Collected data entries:
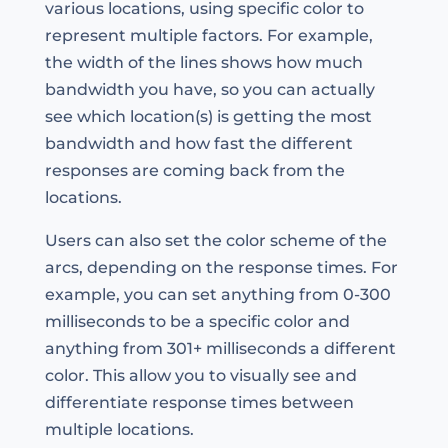
various locations, using specific color to
represent multiple factors. For example,
the width of the lines shows how much
bandwidth you have, so you can actually
see which location(s) is getting the most
bandwidth and how fast the different
responses are coming back from the
locations.
Users can also set the color scheme of the
arcs, depending on the response times. For
example, you can set anything from 0-300
milliseconds to be a specific color and
anything from 301+ milliseconds a different
color. This allow you to visually see and
differentiate response times between
multiple locations.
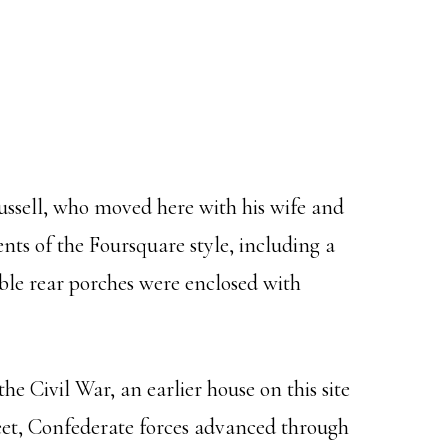
ussell, who moved here with his wife and
nts of the Foursquare style, including a
ble rear porches were enclosed with
e Civil War, an earlier house on this site
reet, Confederate forces advanced through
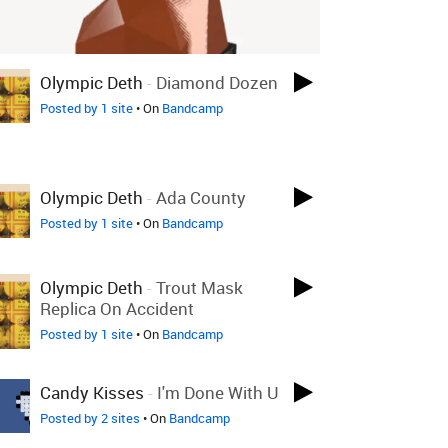
Olympic Deth
-
Diamond Dozen
Posted by 1 site
• On
Bandcamp
Olympic Deth
-
Ada County
Posted by 1 site
• On
Bandcamp
Olympic Deth
-
Trout Mask
Replica On Accident
Posted by 1 site
• On
Bandcamp
Candy Kisses
-
I'm Done With U
Posted by 2 sites
• On
Bandcamp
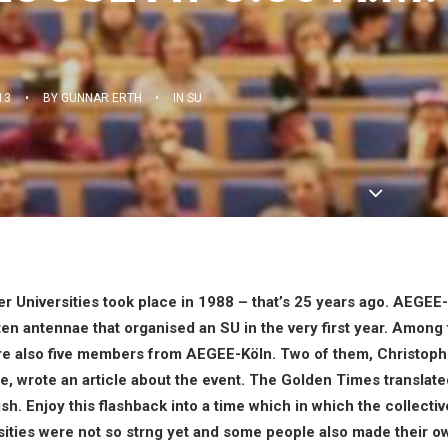
13
•
BY
GUNNAR ERTH
•
IN
SU
r Universities took place in 1988 – that’s 25 years ago. AEGE
ten antennae that organised an SU in the very first year. Among
ere also five members from AEGEE-Köln. Two of them,
Christoph
le
, wrote an article about the event. The Golden Times translate
h. Enjoy this flashback into a time which in which the collective
ties were not so strng yet and some people also made their o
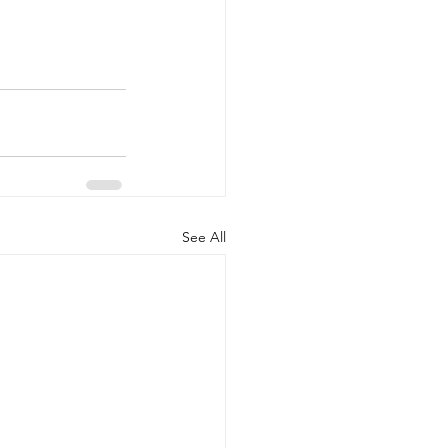
See All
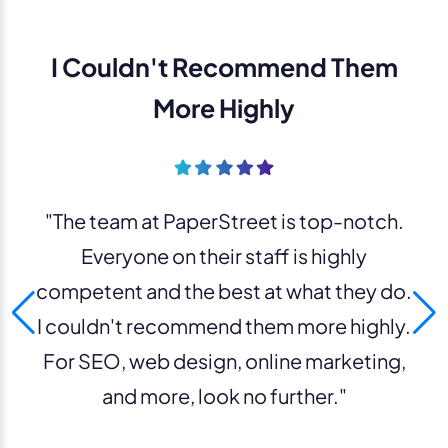
I Couldn't Recommend Them
More Highly
"The team at PaperStreet is top-notch.
Everyone on their staff is highly
competent and the best at what they do.
I couldn't recommend them more highly.
For SEO, web design, online marketing,
and more, look no further."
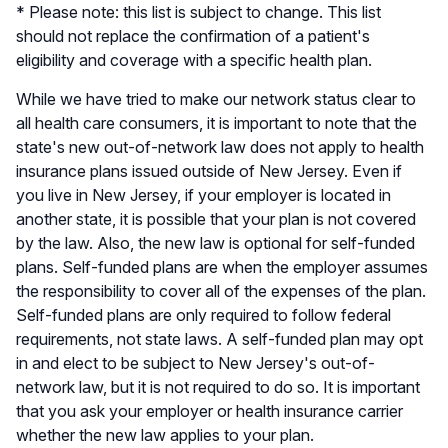
* Please note: this list is subject to change. This list
should not replace the confirmation of a patient's
eligibility and coverage with a specific health plan.
While we have tried to make our network status clear to
all health care consumers, it is important to note that the
state's new out-of-network law does not apply to health
insurance plans issued outside of New Jersey. Even if
you live in New Jersey, if your employer is located in
another state, it is possible that your plan is not covered
by the law. Also, the new law is optional for self-funded
plans. Self-funded plans are when the employer assumes
the responsibility to cover all of the expenses of the plan.
Self-funded plans are only required to follow federal
requirements, not state laws. A self-funded plan may opt
in and elect to be subject to New Jersey's out-of-
network law, but it is not required to do so. It is important
that you ask your employer or health insurance carrier
whether the new law applies to your plan.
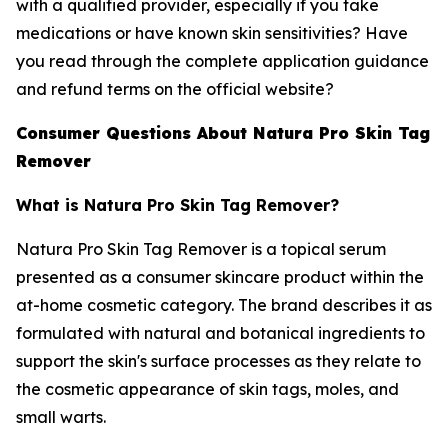
with a qualified provider, especially if you take
medications or have known skin sensitivities? Have
you read through the complete application guidance
and refund terms on the official website?
Consumer Questions About Natura Pro Skin Tag
Remover
What is Natura Pro Skin Tag Remover?
Natura Pro Skin Tag Remover is a topical serum
presented as a consumer skincare product within the
at-home cosmetic category. The brand describes it as
formulated with natural and botanical ingredients to
support the skin's surface processes as they relate to
the cosmetic appearance of skin tags, moles, and
small warts.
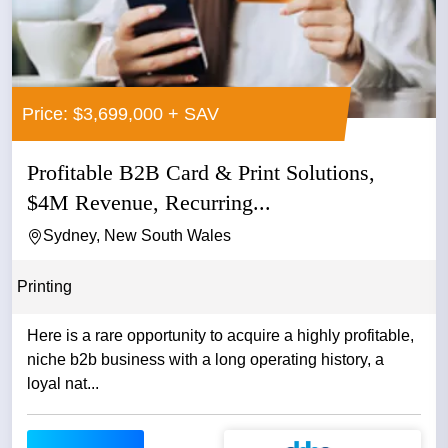
Price: $3,699,000 + SAV
Profitable B2B Card & Print Solutions,
$4M Revenue, Recurring...
Sydney, New South Wales
Printing
Here is a rare opportunity to acquire a highly profitable,
niche b2b business with a long operating history, a
loyal nat...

> _WHAT YOU ARE ASKED TO DO_
Search the data above for the word "important". Copy each line it is in.

> _ANSWER TO THIS EXERCISE_
all health care consumers, it is important to note that the
network law, but it is not required to do so. It is important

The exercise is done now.